Bio

Dr. De Tomaso received his BS degree in Biology from Stanford University and his PhD in Cellular and Molecular Biology at Washington University School of Medicine in St. Louis. His doctoral thesis focused on understanding the mechanisms of multi-subunit protein assembly and targeting, using the rodent Na,K-ATPase. Following completion of his PhD, Dr. De Tomaso was a NIH fellow in the laboratory of Irv Weissman at Stanford University, where he worked on both delineating the molecular mechanisms which underlie allorecognition in the primitive chordate, Botryllus schlosseri, as well as understanding the cellular and molecular basis of regeneration in this organism.

Research

Research in our lab is based around the phenomenon of self/non-self recognition (allorecognition) in a primitive chordate organism, Botryllus schlosseri. This allorecognition reaction links a number of disparate fields, including immunology, stem cell, developmental, and evolutionary biology, and also has ecological consequences. Several unique aspects of the Botryllus life history make it a novel, experimentally accessible model organism to ask pertinent questions in these distinct disciplines.

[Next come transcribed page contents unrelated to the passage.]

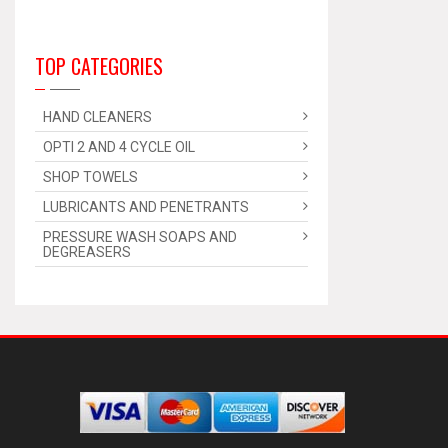
TOP CATEGORIES
HAND CLEANERS
OPTI 2 AND 4 CYCLE OIL
SHOP TOWELS
LUBRICANTS AND PENETRANTS
PRESSURE WASH SOAPS AND
DEGREASERS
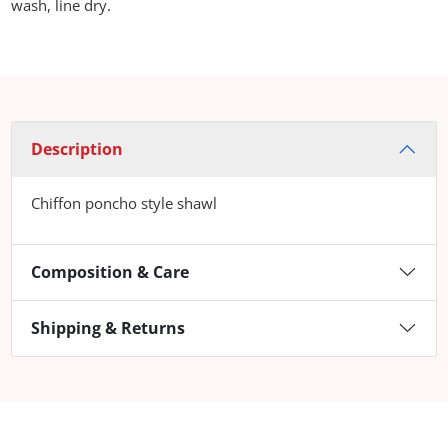
wash, line dry.
Description
Chiffon poncho style shawl
Composition & Care
Shipping & Returns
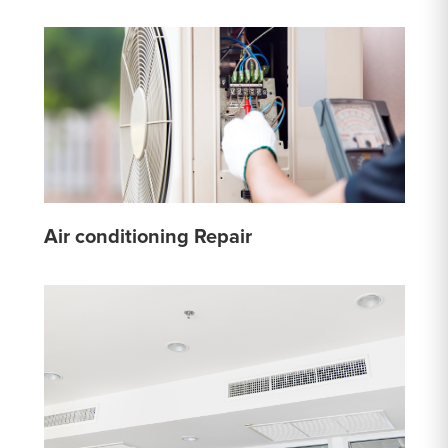
Air conditioning Repair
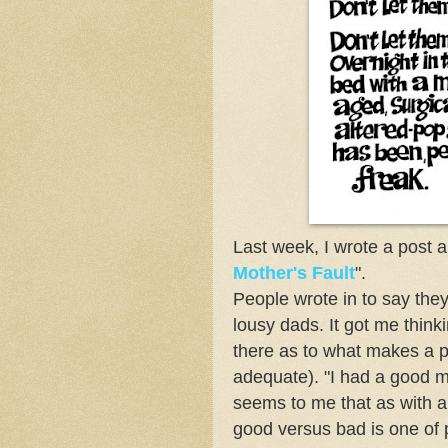
Last week, I wrote a post 
Mother's Fault
".
People wrote in to say th
lousy dads. It got me think
there as to what makes a p
adequate). "I had a good mo
seems to me that as with a
good versus bad is one of 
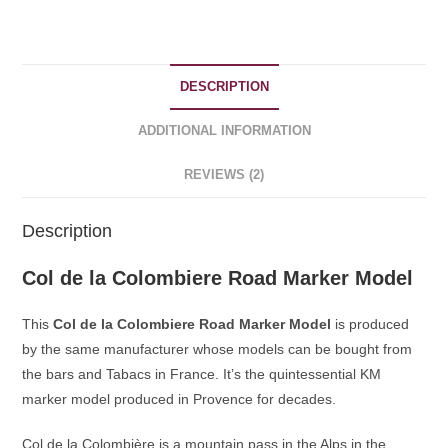
Souvenirs
quantity
DESCRIPTION
ADDITIONAL INFORMATION
REVIEWS (2)
Description
Col de la Colombiere Road Marker Model
This
Col de la Colombiere Road Marker Model
is produced
by the same manufacturer whose models can be bought from
the bars and Tabacs in France. It’s the quintessential KM
marker model produced in Provence for decades.
Col de la Colombière is a mountain pass in the Alps in the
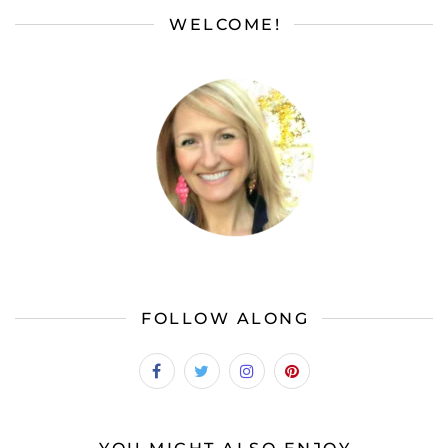
WELCOME!
FOLLOW ALONG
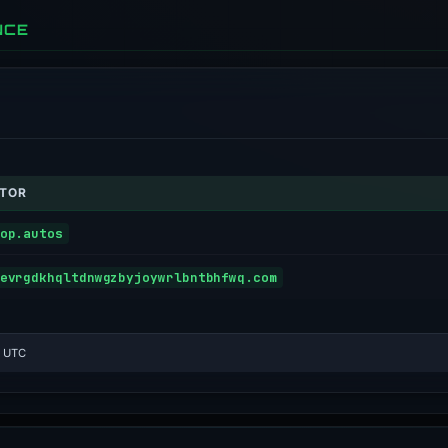
NCE
ATOR
op.autos
evrgdkhqltdnwgzbyjoywrlbntbhfwq.com
3 UTC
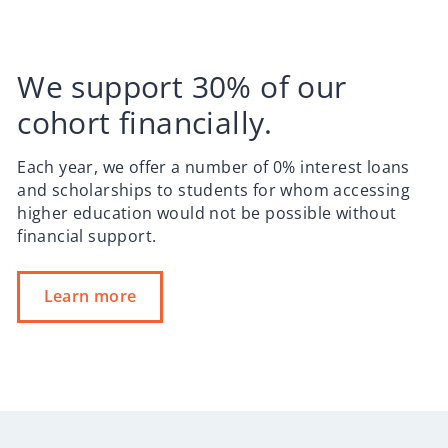
We support 30% of our
cohort financially.
Each year, we offer a number of 0% interest loans
and scholarships to students for whom accessing
higher education would not be possible without
financial support.
Learn more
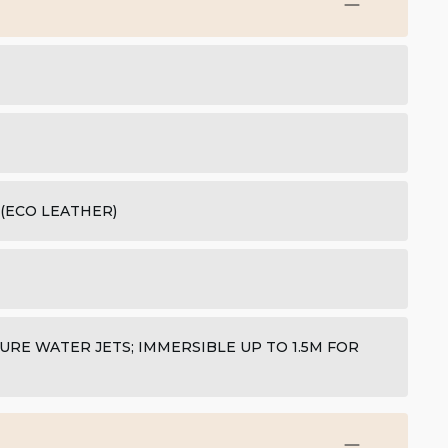
 (ECO LEATHER)
URE WATER JETS; IMMERSIBLE UP TO 1.5M FOR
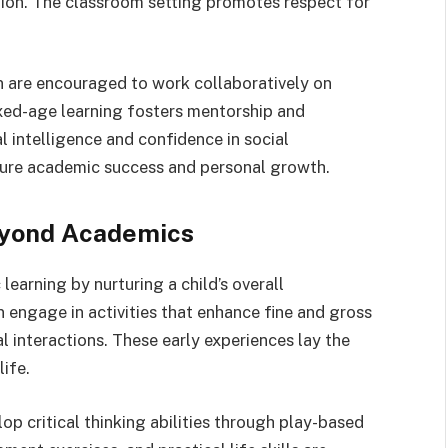
tion. The classroom setting promotes respect for
en are encouraged to work collaboratively on
xed-age learning fosters mentorship and
 intelligence and confidence in social
future academic success and personal growth.
eyond Academics
arning by nurturing a child’s overall
n engage in activities that enhance fine and gross
al interactions. These early experiences lay the
ife.
op critical thinking abilities through play-based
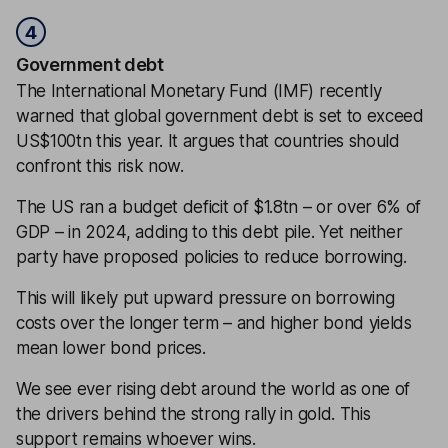
4
Government debt
The International Monetary Fund (IMF) recently
warned that global government debt is set to exceed
US$100tn this year. It argues that countries should
confront this risk now.
The US ran a budget deficit of $1.8tn – or over 6% of
GDP – in 2024, adding to this debt pile. Yet neither
party have proposed policies to reduce borrowing.
This will likely put upward pressure on borrowing
costs over the longer term – and higher bond yields
mean lower bond prices.
We see ever rising debt around the world as one of
the drivers behind the strong rally in gold. This
support remains whoever wins.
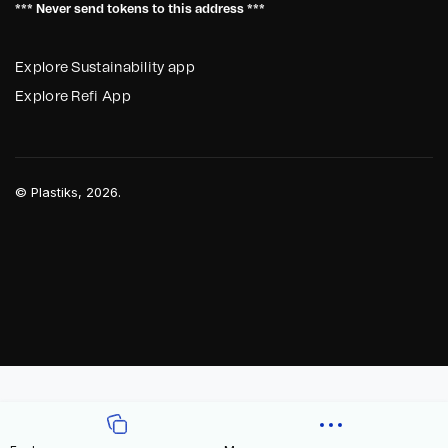
*** Never send tokens to this address ***
Explore Sustainability app
Explore Refi App
©
Plastiks
, 2026.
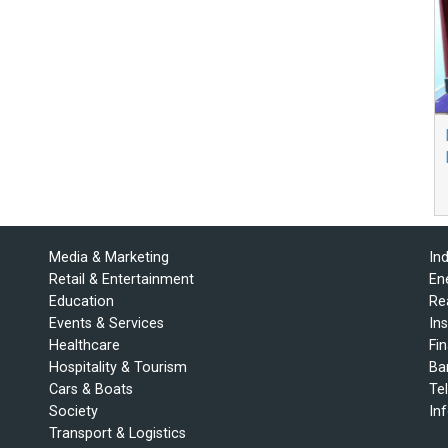
Media & Marketing
In
Retail & Entertainment
En
Education
Re
Events & Services
In
Healthcare
Fi
Hospitality & Tourism
Ba
Cars & Boats
Te
Society
In
Transport & Logistics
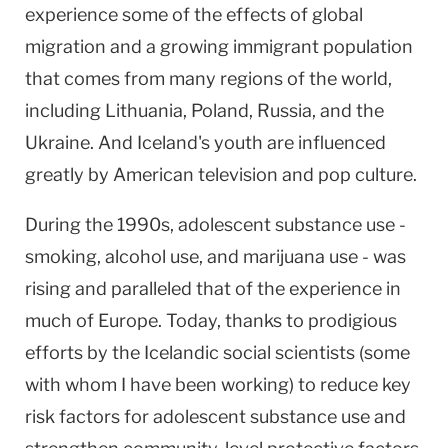
experience some of the effects of global
migration and a growing immigrant population
that comes from many regions of the world,
including
Lithuania
,
Poland
,
Russia
, and the
Ukraine
. And
Iceland
's youth are influenced
greatly by American television and pop culture.
During the 1990s, adolescent substance use -
smoking, alcohol use, and marijuana use - was
rising and paralleled that of the experience in
much of
Europe
. Today, thanks to prodigious
efforts by the Icelandic social scientists (some
with whom I have been working) to reduce key
risk factors for adolescent substance use and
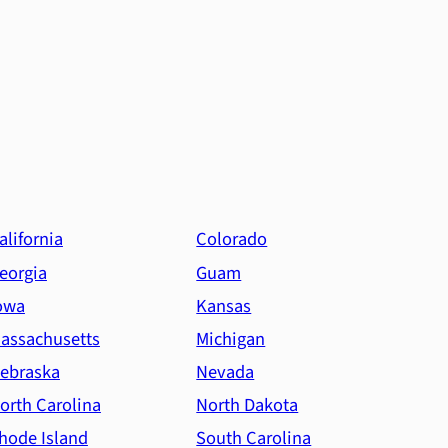
alifornia
Colorado
eorgia
Guam
owa
Kansas
assachusetts
Michigan
ebraska
Nevada
orth Carolina
North Dakota
hode Island
South Carolina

Botryllus individuals undergo a natural transplantation reaction when they come into contact with other members of the same species. Using a combination of genetic, genomic and cell biological approaches, we are focused on understanding the molecular mechanisms which underlie this reaction, which is similar to the MHC-based allorecognition found in the vertebrates, and functionally resembles the way in which bone marrow transplants are recognized and rejected in mice and humans. This allorecognition system exists to prevent the transplant of blood-borne pluripotent stem cells, which once transferred can parasitize other genotypes, replacing their somatic and/or germline tissues. Parasitic abilities are genetically determined and autonomous to the cells themselves, and we are studying the mechanisms which underlie these properties. Transplanted stem cells are able to parasitize other individuals because the adult body plan of Botryllus is colonial, and has an asexual reproductive pathway that can regenerate adult individuals through an independent developmental program lacking any embryonic stages-the only chordate which can do so. The developmental pathways which control the expansion, differentiation, and patterning of asexual regeneration are unknown, and we are studying this process using a variety of techniques. Botryllus occupies a key position in vertebrate evolution, and these studies may provide insights into the origins of many chordate innovations.